Could you give the listing again exactly, without its pictures?

[[ Collected material, beginning ]]

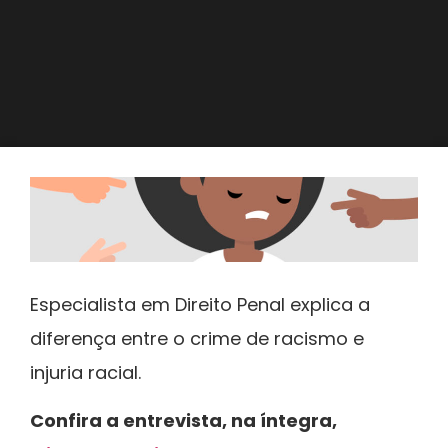
Especialista em Direito Penal explica a
diferença entre o crime de racismo e
injuria racial.
Confira a entrevista, na íntegra,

[[ Collected material, end ]]

Answer section:
Especialista em Direito Penal explica a
diferença entre o crime de racismo e
injuria racial.
Confira a entrevista, na íntegra,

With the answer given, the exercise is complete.